§ How to complete this task:
Could you copy the lines below exactly, leaving none out?

Start of Block

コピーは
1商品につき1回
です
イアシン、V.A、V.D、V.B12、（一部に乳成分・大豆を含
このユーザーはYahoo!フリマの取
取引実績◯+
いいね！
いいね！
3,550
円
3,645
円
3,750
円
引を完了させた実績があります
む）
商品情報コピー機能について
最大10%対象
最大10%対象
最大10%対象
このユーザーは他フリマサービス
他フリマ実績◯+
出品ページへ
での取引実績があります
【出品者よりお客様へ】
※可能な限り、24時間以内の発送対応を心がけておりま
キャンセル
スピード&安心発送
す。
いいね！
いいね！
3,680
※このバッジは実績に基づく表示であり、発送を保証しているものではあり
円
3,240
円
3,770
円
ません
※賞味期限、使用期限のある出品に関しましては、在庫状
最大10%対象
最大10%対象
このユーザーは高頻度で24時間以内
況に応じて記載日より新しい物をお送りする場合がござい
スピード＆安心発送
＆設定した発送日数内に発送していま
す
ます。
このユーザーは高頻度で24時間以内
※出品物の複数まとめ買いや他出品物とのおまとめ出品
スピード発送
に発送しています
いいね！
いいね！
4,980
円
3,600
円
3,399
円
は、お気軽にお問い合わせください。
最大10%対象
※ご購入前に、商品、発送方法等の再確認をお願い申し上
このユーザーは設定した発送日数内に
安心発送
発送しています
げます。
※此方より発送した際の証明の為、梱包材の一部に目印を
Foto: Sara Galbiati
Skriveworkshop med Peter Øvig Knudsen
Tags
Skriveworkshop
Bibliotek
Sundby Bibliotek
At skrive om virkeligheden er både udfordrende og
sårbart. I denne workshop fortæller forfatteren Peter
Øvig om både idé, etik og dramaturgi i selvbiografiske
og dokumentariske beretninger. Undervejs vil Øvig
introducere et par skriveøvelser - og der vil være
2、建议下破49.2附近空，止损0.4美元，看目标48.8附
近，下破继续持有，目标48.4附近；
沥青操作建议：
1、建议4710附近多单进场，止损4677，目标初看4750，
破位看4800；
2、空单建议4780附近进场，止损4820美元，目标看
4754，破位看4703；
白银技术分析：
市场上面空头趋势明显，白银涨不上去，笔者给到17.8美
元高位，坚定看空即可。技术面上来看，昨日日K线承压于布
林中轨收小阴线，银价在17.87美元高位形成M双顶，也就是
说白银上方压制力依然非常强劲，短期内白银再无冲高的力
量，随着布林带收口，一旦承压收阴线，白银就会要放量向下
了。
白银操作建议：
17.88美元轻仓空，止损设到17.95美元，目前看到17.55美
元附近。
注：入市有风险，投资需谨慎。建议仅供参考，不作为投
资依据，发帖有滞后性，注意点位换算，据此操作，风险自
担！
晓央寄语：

End of Block

§ Finished exercise:
コピーは
1商品につき1回
です
イアシン、V.A、V.D、V.B12、（一部に乳成分・大豆を含
このユーザーはYahoo!フリマの取
取引実績◯+
いいね！
いいね！
3,550
円
3,645
円
3,750
円
引を完了させた実績があります
む）
商品情報コピー機能について
最大10%対象
最大10%対象
最大10%対象
このユーザーは他フリマサービス
他フリマ実績◯+
出品ページへ
での取引実績があります
【出品者よりお客様へ】
※可能な限り、24時間以内の発送対応を心がけておりま
キャンセル
スピード&安心発送
す。
いいね！
いいね！
3,680
※このバッジは実績に基づく表示であり、発送を保証しているものではあり
円
3,240
円
3,770
円
ません
※賞味期限、使用期限のある出品に関しましては、在庫状
最大10%対象
最大10%対象
このユーザーは高頻度で24時間以内
況に応じて記載日より新しい物をお送りする場合がござい
スピード＆安心発送
＆設定した発送日数内に発送していま
す
ます。
このユーザーは高頻度で24時間以内
※出品物の複数まとめ買いや他出品物とのおまとめ出品
スピード発送
に発送しています
いいね！
いいね！
4,980
円
3,600
円
3,399
円
は、お気軽にお問い合わせください。
最大10%対象
※ご購入前に、商品、発送方法等の再確認をお願い申し上
このユーザーは設定した発送日数内に
安心発送
発送しています
げます。
※此方より発送した際の証明の為、梱包材の一部に目印を
Foto: Sara Galbiati
Skriveworkshop med Peter Øvig Knudsen
Tags
Skriveworkshop
Bibliotek
Sundby Bibliotek
At skrive om virkeligheden er både udfordrende og
sårbart. I denne workshop fortæller forfatteren Peter
Øvig om både idé, etik og dramaturgi i selvbiografiske
og dokumentariske beretninger. Undervejs vil Øvig
introducere et par skriveøvelser - og der vil være
2、建议下破49.2附近空，止损0.4美元，看目标48.8附
近，下破继续持有，目标48.4附近；
沥青操作建议：
1、建议4710附近多单进场，止损4677，目标初看4750，
破位看4800；
2、空单建议4780附近进场，止损4820美元，目标看
4754，破位看4703；
白银技术分析：
市场上面空头趋势明显，白银涨不上去，笔者给到17.8美
元高位，坚定看空即可。技术面上来看，昨日日K线承压于布
林中轨收小阴线，银价在17.87美元高位形成M双顶，也就是
说白银上方压制力依然非常强劲，短期内白银再无冲高的力
量，随着布林带收口，一旦承压收阴线，白银就会要放量向下
了。
白银操作建议：
17.88美元轻仓空，止损设到17.95美元，目前看到17.55美
元附近。
注：入市有风险，投资需谨慎。建议仅供参考，不作为投
资依据，发帖有滞后性，注意点位换算，据此操作，风险自
担！
晓央寄语：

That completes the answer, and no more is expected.